You’ll find six paragraphs below taken from the middle of a story. If you’re in the mood for a challenge, copy these paragraphs to a Word document and print it. Put the document in front of you, grab a pen, and close your eyes. Now lower your pen onto the page. That is your sentence. Build a story around it and post it for us to enjoy.
The trail wound up the mountainside. Hardwoods of oak and maple shared space with evergreen spruce and pine as Amelia rode higher. Rocky outcroppings loomed around her, forcing the trail to arc and double back. The rocky boulders made Amelia feel small again, some as high as the trees, with their gray shoulders, roughened by jagged lichens.
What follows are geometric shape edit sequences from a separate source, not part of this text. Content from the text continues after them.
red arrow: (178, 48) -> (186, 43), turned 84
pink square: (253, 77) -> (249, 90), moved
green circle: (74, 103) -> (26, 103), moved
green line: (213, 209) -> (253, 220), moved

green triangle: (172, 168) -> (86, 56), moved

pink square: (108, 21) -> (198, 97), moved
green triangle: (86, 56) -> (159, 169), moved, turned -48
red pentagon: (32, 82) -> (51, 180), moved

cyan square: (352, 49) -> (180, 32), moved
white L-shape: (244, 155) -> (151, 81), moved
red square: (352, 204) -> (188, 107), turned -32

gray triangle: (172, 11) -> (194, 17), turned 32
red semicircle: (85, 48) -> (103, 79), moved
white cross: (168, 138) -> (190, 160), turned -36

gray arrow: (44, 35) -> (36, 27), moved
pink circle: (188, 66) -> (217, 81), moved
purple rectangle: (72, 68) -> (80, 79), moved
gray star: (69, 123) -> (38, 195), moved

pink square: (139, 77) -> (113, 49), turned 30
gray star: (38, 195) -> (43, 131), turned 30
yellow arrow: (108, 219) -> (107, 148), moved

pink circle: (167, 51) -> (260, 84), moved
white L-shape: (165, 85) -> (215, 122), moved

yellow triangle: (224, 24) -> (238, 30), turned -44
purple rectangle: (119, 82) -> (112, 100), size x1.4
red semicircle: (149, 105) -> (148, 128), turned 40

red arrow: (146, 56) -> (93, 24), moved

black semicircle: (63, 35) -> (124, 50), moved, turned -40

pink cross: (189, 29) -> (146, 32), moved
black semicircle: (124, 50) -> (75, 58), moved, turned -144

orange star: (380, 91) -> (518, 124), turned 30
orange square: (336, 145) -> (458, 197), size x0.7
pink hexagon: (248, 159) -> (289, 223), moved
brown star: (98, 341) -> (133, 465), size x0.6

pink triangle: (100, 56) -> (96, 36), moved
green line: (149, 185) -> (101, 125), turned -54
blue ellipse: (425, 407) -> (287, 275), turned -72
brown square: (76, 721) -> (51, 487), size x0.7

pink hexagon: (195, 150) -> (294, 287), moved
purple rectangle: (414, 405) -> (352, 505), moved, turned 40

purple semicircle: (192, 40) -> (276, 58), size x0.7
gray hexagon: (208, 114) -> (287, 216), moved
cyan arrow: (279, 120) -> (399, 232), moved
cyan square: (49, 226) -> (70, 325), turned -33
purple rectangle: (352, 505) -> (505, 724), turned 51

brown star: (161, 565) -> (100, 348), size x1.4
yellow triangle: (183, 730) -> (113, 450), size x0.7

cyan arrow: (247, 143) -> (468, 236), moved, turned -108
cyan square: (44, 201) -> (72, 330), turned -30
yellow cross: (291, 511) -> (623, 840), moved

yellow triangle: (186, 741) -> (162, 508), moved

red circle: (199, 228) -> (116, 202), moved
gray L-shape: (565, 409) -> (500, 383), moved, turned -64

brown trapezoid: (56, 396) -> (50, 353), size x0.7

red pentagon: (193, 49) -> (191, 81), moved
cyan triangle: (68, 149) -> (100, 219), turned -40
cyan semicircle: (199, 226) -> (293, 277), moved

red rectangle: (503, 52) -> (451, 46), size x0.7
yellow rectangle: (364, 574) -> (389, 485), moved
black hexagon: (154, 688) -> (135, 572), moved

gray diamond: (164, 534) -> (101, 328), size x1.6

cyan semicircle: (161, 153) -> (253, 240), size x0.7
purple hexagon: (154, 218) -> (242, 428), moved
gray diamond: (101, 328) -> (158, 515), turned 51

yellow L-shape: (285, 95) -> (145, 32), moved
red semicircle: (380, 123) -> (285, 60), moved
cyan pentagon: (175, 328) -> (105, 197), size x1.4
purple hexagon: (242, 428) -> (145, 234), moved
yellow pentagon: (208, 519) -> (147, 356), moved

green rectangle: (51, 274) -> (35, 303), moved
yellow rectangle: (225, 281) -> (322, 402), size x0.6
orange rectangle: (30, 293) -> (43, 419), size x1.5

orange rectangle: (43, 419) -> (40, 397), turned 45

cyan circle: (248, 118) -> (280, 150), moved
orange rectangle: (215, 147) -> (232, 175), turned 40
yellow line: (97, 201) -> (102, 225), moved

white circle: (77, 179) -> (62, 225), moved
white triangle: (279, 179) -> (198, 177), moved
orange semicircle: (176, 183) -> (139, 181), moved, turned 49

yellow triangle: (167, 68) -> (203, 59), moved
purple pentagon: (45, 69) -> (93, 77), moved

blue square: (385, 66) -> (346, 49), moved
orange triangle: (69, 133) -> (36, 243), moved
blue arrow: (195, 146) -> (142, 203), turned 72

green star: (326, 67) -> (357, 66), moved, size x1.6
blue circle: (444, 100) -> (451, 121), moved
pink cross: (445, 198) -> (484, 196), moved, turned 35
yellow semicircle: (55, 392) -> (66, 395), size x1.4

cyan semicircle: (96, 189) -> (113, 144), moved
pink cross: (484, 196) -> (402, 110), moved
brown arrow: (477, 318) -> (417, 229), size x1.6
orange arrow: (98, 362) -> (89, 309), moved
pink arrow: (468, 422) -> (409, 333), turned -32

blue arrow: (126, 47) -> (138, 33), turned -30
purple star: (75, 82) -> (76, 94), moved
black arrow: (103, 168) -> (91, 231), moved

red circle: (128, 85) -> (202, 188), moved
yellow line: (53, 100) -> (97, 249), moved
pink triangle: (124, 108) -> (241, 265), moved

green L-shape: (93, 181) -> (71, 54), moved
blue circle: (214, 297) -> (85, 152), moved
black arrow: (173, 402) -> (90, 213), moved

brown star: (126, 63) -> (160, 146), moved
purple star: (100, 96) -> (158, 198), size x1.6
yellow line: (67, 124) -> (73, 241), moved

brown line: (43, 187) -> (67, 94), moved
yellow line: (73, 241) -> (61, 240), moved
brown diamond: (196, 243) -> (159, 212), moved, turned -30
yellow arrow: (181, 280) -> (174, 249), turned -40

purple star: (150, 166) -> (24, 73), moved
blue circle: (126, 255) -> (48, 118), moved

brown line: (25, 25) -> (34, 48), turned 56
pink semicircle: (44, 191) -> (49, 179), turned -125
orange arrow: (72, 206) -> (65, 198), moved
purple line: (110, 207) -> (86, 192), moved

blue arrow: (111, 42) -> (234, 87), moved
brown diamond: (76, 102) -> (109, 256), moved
The boulders had frightened her as a child. Their looming weightiness had seemed coiled and ready to suddenly unwrap themselves, develop arms, lunge for her, and crush her in their embrace. When younger, she had been able to reassure herself by glancing at her father leading them on his fine gray horse or back at her mother, wrestling skillfully with her rambunctious black mare. Amelia had been fairly certain back then that her parents could prevent the boulders from revealing their threatening hidden selves, but she’d always been relieved when they’d reached the cabin refuge where her great-grandfather Tessor had spent much of his life.
The rocks’ intimidation was a child’s memory. A much more real threat pushed Amelia and her thoughts along. Civil war raged over her empire. Better to be thought dead. Better to disappear until she could figure out what to do. What to do.
Amelia shut down that thought and instead worked on tolerating the frustration that simmered inside as her horse picked its way slowly over the rocky path. She could only hope she had outrun the danger behind her. When a child, she’d accompanied her parents on five of their infrequent trips to Tessor’s one-room hut. Each time she’d rejoiced that guards, advisors, and servants had been left behind at the foot of the mountains. She alone was allowed to accompany the king and queen.
When they wound their way up the mountain trail, her mother’s shoulders always lost a bit of their rigid self-control. Her father grew less quiet, sometimes chatting or humming a tune. Her parents often pointed out landmarks to each other with smiles and stories, letting the memories of a happy past recapture their attention and reinterpret recent troubles.
Amelia remembered how her own heart always soared when the cabin came into view. She’d opened wide to the wish that their mountain visit might work its magic on them all. Soon the stresses and strains of court soon drained away. Her mother and father held out their arms to each other. The war of words, the angry withdrawal, and cold reproaches over hurtful words dissolved like fog beneath warm sun.